Still awake at this hour, after shopping with my Mark and my sister. A futile attempt to find the ideal prom dress. I know, I know, the A Levels are approaching fast and the mock papers are coming at us faster, so what the hell am I doing out shopping, right? Seriously, I need a break. A serious break before I can get down to some serious studying, again. The prelims just ended and the results are still being anticipated. It may take longer than I think before I can bury myself into the books again. But not too long I hope.
I wonder if this is what it feels like to be drained out or burned out, or whatever it is they call it. When you can't seem to find an ounce of anything that will make you want to pick up those set of notes or even a pen to write. Like, as if you wished it would end right there and then. Right now. This instance. Flashbacks of the suffering you went through not too long ago are too painful that you feel there is no way in hell you can do that again.
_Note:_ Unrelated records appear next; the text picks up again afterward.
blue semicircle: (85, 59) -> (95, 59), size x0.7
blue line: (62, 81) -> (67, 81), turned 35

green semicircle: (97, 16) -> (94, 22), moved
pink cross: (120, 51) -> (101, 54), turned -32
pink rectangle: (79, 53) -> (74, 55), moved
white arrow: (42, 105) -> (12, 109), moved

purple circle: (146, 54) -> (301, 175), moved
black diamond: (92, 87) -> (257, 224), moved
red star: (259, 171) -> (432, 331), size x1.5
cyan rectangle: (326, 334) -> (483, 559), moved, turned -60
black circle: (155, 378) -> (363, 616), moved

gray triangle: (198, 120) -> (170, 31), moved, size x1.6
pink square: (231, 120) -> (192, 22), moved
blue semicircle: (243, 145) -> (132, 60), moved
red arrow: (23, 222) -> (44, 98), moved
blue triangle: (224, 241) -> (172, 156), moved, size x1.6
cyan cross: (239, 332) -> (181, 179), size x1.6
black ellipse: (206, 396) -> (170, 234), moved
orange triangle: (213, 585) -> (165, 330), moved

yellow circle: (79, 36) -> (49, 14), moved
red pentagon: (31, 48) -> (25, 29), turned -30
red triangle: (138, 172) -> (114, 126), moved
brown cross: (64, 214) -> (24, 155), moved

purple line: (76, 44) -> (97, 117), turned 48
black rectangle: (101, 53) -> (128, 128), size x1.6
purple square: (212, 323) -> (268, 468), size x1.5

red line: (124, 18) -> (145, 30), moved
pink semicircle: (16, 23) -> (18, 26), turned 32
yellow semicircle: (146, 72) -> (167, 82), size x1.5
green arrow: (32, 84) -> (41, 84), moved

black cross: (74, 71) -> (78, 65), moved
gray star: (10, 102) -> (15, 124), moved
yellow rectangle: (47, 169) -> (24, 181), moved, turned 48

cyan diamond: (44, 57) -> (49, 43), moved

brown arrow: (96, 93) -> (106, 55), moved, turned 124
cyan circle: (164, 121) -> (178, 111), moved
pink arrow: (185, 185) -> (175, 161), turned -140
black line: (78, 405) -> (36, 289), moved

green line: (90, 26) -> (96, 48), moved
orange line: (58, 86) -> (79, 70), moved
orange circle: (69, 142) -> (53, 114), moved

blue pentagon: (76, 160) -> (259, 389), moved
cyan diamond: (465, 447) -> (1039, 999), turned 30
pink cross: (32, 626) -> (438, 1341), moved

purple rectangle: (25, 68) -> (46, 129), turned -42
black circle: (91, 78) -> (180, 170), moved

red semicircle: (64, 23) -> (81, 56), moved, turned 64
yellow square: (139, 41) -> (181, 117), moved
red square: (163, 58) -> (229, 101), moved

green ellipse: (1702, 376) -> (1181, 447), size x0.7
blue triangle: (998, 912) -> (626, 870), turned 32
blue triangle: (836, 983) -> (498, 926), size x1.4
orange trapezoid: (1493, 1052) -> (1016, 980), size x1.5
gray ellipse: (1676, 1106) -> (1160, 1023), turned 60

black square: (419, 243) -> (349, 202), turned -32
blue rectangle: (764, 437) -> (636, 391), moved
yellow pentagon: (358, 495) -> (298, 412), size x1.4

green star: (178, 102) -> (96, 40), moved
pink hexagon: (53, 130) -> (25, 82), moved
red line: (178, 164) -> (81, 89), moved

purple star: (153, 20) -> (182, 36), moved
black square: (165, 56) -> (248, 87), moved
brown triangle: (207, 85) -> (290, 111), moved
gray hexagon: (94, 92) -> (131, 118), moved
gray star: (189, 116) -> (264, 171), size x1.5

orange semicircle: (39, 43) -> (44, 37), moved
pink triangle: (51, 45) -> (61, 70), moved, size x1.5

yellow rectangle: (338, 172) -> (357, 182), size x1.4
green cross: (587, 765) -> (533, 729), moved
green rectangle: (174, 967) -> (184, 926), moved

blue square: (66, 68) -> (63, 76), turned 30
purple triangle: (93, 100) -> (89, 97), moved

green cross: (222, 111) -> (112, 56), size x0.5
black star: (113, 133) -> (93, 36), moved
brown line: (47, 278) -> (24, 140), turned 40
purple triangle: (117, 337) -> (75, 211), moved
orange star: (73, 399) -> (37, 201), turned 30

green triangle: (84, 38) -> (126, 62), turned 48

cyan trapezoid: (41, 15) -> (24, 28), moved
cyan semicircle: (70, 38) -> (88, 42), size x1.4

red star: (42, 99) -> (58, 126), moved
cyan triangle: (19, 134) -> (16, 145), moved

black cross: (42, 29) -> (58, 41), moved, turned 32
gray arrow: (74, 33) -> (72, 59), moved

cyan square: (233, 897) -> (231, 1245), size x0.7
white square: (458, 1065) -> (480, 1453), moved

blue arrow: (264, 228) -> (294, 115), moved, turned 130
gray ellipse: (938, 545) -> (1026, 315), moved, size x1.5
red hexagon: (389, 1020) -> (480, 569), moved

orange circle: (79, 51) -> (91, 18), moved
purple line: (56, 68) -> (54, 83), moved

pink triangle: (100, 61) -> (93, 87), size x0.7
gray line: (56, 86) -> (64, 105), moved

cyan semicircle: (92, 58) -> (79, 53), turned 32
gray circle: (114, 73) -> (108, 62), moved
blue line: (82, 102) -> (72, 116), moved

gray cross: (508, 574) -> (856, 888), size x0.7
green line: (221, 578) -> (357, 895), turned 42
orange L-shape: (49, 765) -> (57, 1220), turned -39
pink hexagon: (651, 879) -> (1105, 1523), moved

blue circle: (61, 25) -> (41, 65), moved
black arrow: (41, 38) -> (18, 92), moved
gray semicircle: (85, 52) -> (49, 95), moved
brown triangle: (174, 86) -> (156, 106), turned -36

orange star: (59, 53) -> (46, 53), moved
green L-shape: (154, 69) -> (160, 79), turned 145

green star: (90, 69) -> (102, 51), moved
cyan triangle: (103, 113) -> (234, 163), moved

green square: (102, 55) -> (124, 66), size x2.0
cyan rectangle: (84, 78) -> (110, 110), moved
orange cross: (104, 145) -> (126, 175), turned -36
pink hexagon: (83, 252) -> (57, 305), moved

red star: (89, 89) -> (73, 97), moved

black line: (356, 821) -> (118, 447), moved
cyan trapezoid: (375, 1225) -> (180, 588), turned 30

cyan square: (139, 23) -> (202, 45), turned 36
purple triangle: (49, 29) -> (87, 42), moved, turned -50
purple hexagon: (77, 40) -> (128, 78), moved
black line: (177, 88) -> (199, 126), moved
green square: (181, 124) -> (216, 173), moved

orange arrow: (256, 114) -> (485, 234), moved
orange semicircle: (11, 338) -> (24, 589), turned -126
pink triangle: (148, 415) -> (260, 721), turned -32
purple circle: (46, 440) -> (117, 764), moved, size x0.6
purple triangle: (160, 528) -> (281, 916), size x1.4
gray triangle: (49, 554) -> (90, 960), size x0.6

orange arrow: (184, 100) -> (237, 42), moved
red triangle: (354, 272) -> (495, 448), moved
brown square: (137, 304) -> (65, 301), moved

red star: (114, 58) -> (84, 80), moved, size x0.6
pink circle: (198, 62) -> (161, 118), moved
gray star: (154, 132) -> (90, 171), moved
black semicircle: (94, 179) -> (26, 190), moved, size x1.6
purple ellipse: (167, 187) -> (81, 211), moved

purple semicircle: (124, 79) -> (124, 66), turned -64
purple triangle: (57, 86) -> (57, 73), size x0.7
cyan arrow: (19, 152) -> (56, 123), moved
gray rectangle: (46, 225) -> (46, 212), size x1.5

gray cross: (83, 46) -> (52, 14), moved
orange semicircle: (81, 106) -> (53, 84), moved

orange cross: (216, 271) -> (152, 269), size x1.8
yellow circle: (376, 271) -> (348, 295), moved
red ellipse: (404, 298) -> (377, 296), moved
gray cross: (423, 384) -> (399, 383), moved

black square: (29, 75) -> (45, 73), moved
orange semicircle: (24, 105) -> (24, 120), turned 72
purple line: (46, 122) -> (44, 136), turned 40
Feeling as though you had given everything you have and there is simply no more to offer. No more. But time keeps waiting. For you to give more. But what if there really isn't any more. When every thing you read, your mind goes 'I know this already.' Hence insisting that you stop because it's all in there. But you know that not much can retain for too long, so you keep reading only to have that information rejected with the stamp 'You know this already.' But you don't. Is my sponge saturated? How can my brain not take in any more when I know there's more that I need to take? I can't possibly know it all because my Math assignments are full of blanks and I still can't look at Literature pieces through Ms Soh's eyes.
I feel like I may have given too much for the Prelims. And although the results are better than I have even seen them, I know that it still isn't enough. There is so much more that I need to work on and improve. And I am so afraid that I may not have anymore fuel, or as much fuel to help me kick into high gear again. I know it's still too early to say this because this may just be a phase and I'll be back on my two feet in no time. Maybe. But right now I'm just so extremely exhausted.
I feel like I need a hand. Literally. A large, massive hand that can pull me out of this and put me where I'm supposed to be. There is only one Thing, I know big enough that can do this for me. And He will give me a high-five when it's all over and done with.


Know this: Every hour the Universe expands by a billion miles in all directions.